Simultaneously enhanced strength and elongation capacity in Cu–15Sn-0.3Ti alloy via regulation of IMCs

Abstract

Due to the technical requirements of preparing Nb3Sn superconducting wires using the bronze method, the Cu–Sn–Ti alloy with high Sn content and matching mechanical properties with pure Nb as the substrate is the key to the smooth preparation of superconducting wires. However, the high content of Sn leads to the generation of a large number of intermetallic compounds (IMCs) in Cu–Sn–Ti alloy are the main reasons for the deterioration of the elongation and strength of Cu–Sn–Ti alloy. This work uses unidirectional solidification (US) and homogenization annealing (HA) methods to regulate the volume fraction and types of IMCs in Cu–15Sn-0.3Ti alloy.
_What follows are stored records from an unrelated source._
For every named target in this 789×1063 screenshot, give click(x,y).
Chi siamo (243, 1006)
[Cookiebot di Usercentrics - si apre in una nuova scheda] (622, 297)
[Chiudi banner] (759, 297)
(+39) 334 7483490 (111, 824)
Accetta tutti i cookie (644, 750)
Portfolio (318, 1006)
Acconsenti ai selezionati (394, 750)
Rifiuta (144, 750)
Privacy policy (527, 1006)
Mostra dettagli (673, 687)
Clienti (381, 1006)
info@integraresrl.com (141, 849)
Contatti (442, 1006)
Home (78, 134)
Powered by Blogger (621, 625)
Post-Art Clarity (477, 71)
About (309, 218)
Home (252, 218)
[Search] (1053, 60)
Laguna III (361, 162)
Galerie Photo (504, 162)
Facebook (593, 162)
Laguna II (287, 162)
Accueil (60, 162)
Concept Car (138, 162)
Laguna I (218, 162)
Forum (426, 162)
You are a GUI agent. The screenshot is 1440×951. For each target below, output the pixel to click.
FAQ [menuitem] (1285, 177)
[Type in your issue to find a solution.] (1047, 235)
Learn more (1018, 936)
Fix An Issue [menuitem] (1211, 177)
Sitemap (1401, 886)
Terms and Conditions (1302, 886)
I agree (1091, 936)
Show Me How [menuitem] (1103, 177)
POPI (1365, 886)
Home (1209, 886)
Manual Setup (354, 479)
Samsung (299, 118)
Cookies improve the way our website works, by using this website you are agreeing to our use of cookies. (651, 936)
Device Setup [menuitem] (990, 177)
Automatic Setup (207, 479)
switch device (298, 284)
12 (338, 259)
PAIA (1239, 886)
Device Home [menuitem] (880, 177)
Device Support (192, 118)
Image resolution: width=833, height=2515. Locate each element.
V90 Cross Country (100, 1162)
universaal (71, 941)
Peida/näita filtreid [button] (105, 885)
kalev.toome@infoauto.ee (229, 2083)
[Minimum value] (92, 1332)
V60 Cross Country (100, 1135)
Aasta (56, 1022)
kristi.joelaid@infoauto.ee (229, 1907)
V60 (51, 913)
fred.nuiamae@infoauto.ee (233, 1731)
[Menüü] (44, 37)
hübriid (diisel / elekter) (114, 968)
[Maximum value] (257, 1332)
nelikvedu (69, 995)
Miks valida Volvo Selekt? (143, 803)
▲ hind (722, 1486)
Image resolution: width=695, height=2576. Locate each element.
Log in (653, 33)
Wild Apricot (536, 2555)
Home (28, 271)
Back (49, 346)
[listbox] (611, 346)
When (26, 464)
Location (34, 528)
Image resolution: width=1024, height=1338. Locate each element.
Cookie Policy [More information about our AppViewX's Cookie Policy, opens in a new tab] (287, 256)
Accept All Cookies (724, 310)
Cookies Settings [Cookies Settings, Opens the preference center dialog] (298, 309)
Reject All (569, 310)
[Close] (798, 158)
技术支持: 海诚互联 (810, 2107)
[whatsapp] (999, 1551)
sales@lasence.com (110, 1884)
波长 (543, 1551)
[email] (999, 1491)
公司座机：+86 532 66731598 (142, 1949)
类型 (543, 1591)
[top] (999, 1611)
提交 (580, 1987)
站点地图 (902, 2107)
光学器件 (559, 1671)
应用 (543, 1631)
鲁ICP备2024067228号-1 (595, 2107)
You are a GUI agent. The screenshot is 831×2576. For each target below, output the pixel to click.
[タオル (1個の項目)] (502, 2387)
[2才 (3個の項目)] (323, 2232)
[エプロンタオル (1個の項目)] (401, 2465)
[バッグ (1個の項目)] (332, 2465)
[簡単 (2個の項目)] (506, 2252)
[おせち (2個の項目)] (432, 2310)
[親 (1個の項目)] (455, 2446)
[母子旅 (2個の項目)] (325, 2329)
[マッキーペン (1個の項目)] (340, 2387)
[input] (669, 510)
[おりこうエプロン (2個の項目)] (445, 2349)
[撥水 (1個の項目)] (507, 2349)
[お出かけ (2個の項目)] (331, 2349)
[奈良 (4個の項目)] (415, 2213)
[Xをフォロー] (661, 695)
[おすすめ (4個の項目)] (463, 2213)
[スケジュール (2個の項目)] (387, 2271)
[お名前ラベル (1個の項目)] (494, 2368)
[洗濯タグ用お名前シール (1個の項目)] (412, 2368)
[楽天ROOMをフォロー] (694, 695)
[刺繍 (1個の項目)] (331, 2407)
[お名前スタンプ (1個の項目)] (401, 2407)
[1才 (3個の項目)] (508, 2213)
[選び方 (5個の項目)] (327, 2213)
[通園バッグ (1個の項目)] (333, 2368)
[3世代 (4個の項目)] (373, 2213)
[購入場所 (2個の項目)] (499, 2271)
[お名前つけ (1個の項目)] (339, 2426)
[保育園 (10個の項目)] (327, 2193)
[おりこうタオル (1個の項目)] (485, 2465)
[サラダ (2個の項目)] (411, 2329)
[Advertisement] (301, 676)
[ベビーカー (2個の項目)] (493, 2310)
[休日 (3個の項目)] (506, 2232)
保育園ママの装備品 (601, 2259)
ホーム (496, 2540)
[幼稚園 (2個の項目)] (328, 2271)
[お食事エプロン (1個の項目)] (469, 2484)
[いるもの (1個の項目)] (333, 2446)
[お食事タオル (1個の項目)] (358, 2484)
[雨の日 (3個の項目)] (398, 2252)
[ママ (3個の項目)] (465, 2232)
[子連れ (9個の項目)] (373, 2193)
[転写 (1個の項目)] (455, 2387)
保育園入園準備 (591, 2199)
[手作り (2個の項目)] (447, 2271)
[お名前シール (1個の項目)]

The volume fraction of IMCs decreases from 20.6 % to 0.1 % after HA, and the network δ phases (Cu41Sn11) transform to fine γ phase (Cu3Sn) and CuSn3Ti5. The ultimate tensile strength (UTS) and elongation of the samples treated with HA increase by 2000 % and 94 %, respectively, and deformation twins are found in the stretched samples. The research results indicate that the elongation and UTS of Cu–15Sn-0.3Ti alloy are improved by the decrease of IMCs volume fraction and deformation twins formed during the tensile process.